OUT = "outputs/models"
os.makedirs(OUT, exist_ok=True)

# 1) comparison table
df_results.to_csv(os.path.join(OUT, "week_8_regularization_cv_table.csv"), index=False)

# 2) best extract (RMSE min. standard)
best_overall = df_results.iloc[0].to_dict()
best_ridge = df_results[df_results["model"]=="Ridge"].iloc[0].to_dict()
best_lasso = df_results[df_results["model"]=="Lasso"].iloc[0].to_dict()
best_enet  = df_results[df_results["model"]=="ElasticNet"].iloc[0].to_dict()

week8 = {
    "week": "Week 8",
    "task": "Regularization & model selection",
    "metric": "RMSE on log(SalePrice)",
    "cv": "5-fold CV, shuffle=True, random_state=42",
    "alphas_tested": sorted([float(a) for a in df_results["alpha"].unique().tolist()]),
    "best_overall": best_overall,
    "best_by_model": {
        "Ridge": best_ridge,
        "Lasso": best_lasso,
        "ElasticNet": best_enet
    },
    
    "selected_model": "Ridge",
    "selection_reason": "Selected for stability/robustness across alpha values in high-dimensional one-hot encoded feature space."
}

with open(os.path.join(OUT, "week_8_regularization_selection.json"), "w") as f:
    json.dump(week8, f, indent=2)

print("Saved:",
      "week_8_regularization_cv_table.csv",
      "week_8_regularization_selection.json")
print("Models dir:", sorted(os.listdir(OUT)))
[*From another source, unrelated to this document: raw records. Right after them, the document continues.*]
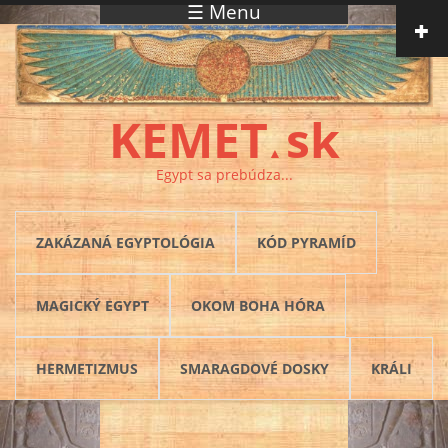
☰ Menu
Skočiť na hlavný obsah
KEMET
sk
▲
Egypt sa prebúdza...
ZAKÁZANÁ EGYPTOLÓGIA
KÓD PYRAMÍD
MAGICKÝ EGYPT
OKOM BOHA HÓRA
HERMETIZMUS
SMARAGDOVÉ DOSKY
KRÁLI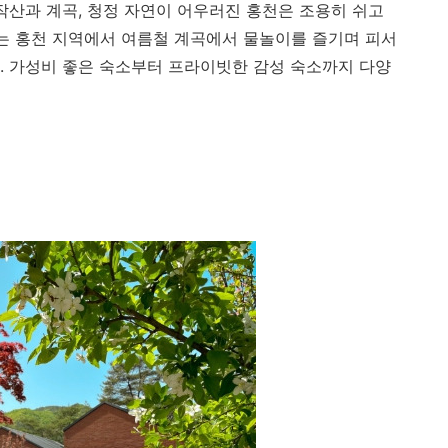
작산과 계곡, 청정 자연이 어우러진 홍천은 조용히 쉬고
서는 홍천 지역에서 여름철 계곡에서 물놀이를 즐기며 피서
다. 가성비 좋은 숙소부터 프라이빗한 감성 숙소까지 다양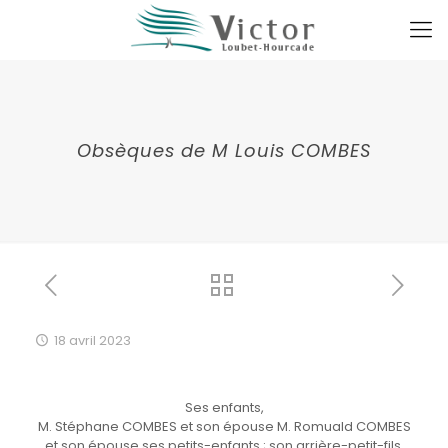
Obsèques de M Louis COMBES
18 avril 2023
Ses enfants,
M. Stéphane COMBES et son épouse M. Romuald COMBES
et son épouse ses petits-enfants ; son arrière-petit-fils,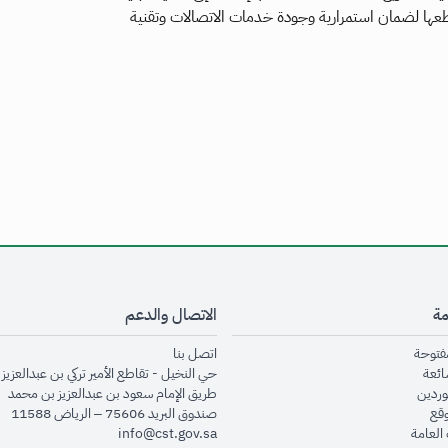
قطعها لضمان استمرارية وجودة خدمات الاتصالات وتقنية
مة
الاتصال والدعم
opens in new window
opens in new window
مفتوحة
اتصل بنا
opens in new window
ائعة
حي النخيل - تقاطع الأمير تركي بن عبدالعزيز 
opens in new window
وردين
طريق الإمام سعود بن عبدالعزيز بن محمد
opens in new window
وقع
صندوق البريد 75606 – الرياض 11588
opens in new window
العامة
info@cst.gov.sa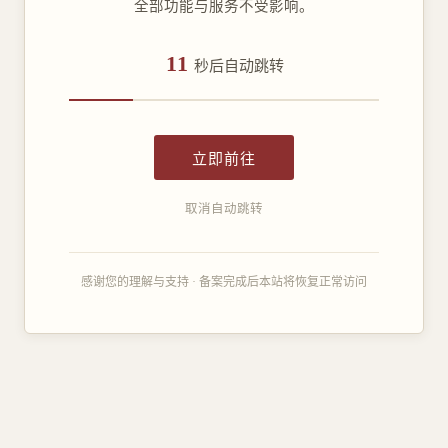
全部功能与服务不受影响。
11
秒后自动跳转
立即前往
取消自动跳转
感谢您的理解与支持 · 备案完成后本站将恢复正常访问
Saved: week_8_regularization_cv_table.csv week_8_regularization_selection.json
Models dir: ['baseline_ridge_cv.json', 'fe_ridge_cv.json', 'week_8_regularization_cv_table.csv', 'week_8_regularization_selection.json', 'week_9_gbdt_feature_importance_top20.csv', 'week_9_model_family_comparison.csv', 'week_c_gbdt_feature_importance_top20.csv', 'week_c_model_family_comparison.csv']


### Interpretation: Regularization and Model Selection

Regularized linear models were compared under cross-validation to evaluate both
predictive performance and stability. While Lasso and ElasticNet achieved slightly
lower average error at specific regularization strengths, their performance was
more sensitive to hyperparameter choice.

Ridge regression demonstrated consistent performance across a wide range of alpha
values, indicating greater robustness for this high-dimensional, one-hot encoded
feature space. Based on this tradeoff, Ridge was selected as the final linear model.
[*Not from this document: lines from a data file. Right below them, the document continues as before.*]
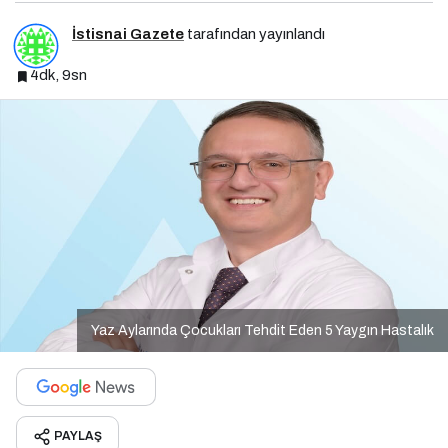
İstisnai Gazete
tarafından yayınlandı
4dk, 9sn
Yaz Aylarında Çocukları Tehdit Eden 5 Yaygın Hastalık
PAYLAŞ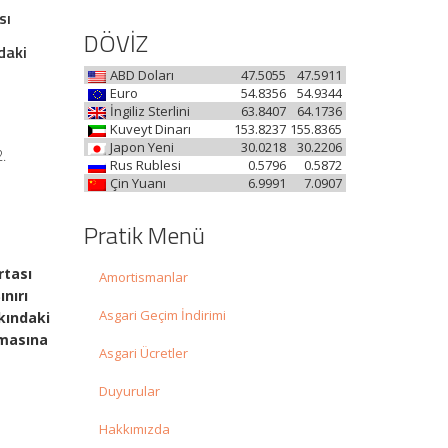
sı
ı
DÖVİZ
daki
ABD Doları
47.5055
47.5911
Euro
54.8356
54.9344
İngiliz Sterlini
63.8407
64.1736
Kuveyt Dinarı
153.8237
155.8365
Japon Yeni
30.0218
30.2206
2.
Rus Rublesi
0.5796
0.5872
Çin Yuanı
6.9991
7.0907
Pratik Menü
rtası
Amortismanlar
nırı
Asgari Geçim İndirimi
kındaki
lmasına
Asgari Ücretler
Duyurular
Hakkımızda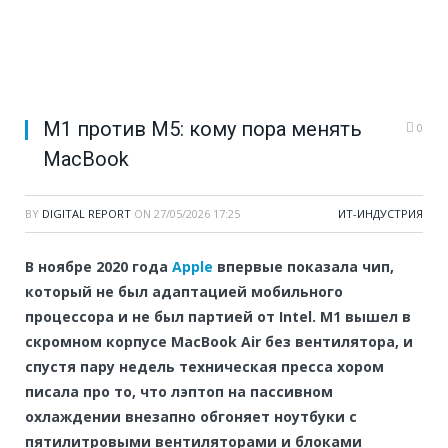
M1 против M5: кому пора менять
0
MacBook
BY
DIGITAL REPORT
ON
27/05/2026 17:25
ИТ-ИНДУСТРИЯ
В ноябре 2020 года
Apple
впервые показала чип,
который не был адаптацией мобильного
процессора и не был партией от Intel. M1 вышел в
скромном корпусе MacBook Air без вентилятора, и
спустя пару недель техническая пресса хором
писала про то, что лэптоп на пассивном
охлаждении внезапно обгоняет ноутбуки с
пятилитровыми вентиляторами и блоками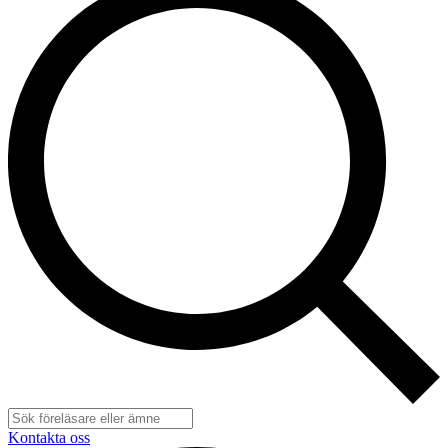
Kontakta oss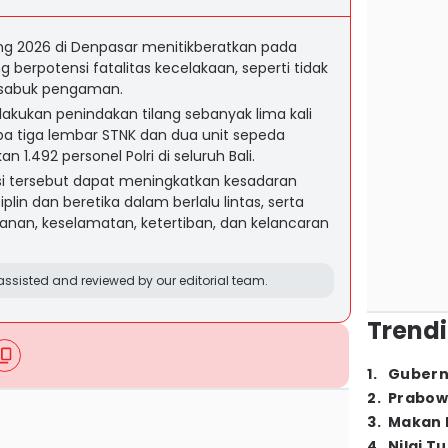
g 2026 di Denpasar menitikberatkan pada
g berpotensi fatalitas kecelakaan, seperti tidak
sabuk pengaman.
dilakukan penindakan tilang sebanyak lima kali
pa tiga lembar STNK dan dua unit sepeda
n 1.492 personel Polri di seluruh Bali.
si tersebut dapat meningkatkan kesadaran
plin dan beretika dalam berlalu lintas, serta
nan, keselamatan, ketertiban, dan kelancaran
ssisted and reviewed by our editorial team.
Trendi
1
.
Gubern
2
.
Prabow
3
.
Makan B
4
.
Nilai T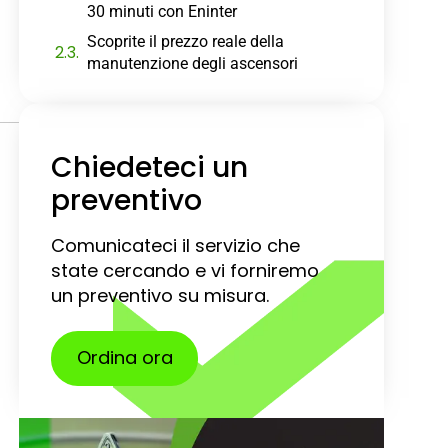
30 minuti con Eninter
Scoprite il prezzo reale della
manutenzione degli ascensori
Chiedeteci un
preventivo
Comunicateci il servizio che
state cercando e vi forniremo
un preventivo su misura.
Ordina ora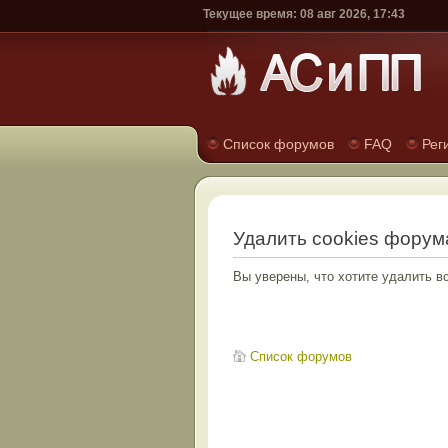
Текущее время: 08 авг 2026, 17:43
Список форумов
FAQ
Рег
Удалить cookies форум
Вы уверены, что хотите удалить 
Список форумов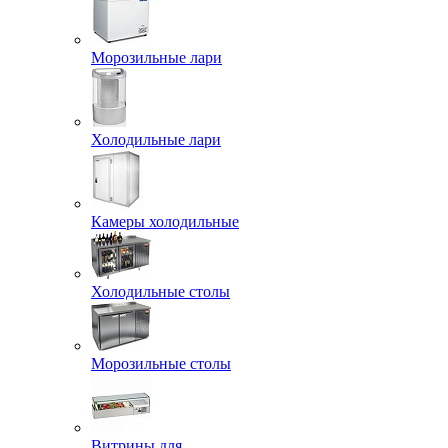
Морозильные лари
Холодильные лари
Камеры холодильные
Холодильные столы
Морозильные столы
Витрины для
## Week 9 — Tree-based Models & Model Evaluation

In [28]:
import numpy as np
import pandas as pd
from sklearn.model_selection import KFold, cross_val_score
from sklearn.compose import ColumnTransformer
from sklearn.pipeline import Pipeline
from sklearn.impute import SimpleImputer
from sklearn.preprocessing import OneHotEncoder
from sklearn.ensemble import RandomForestRegressor, GradientBoostingRegressor
from sklearn.metrics import mean_squared_error, make_scorer

# target
y = np.log1p(train["SalePrice"])

def rmse(y_true, y_pred):
    return np.sqrt(mean_squared_error(y_true, y_pred))

rmse_scorer = make_scorer(rmse, greater_is_better=False)

# feature split (Week A FE fixed)
num_cols = X_fe.select_dtypes(include=[np.number]).columns.tolist()
cat_cols = [c for c in X_fe.columns if c not in num_cols]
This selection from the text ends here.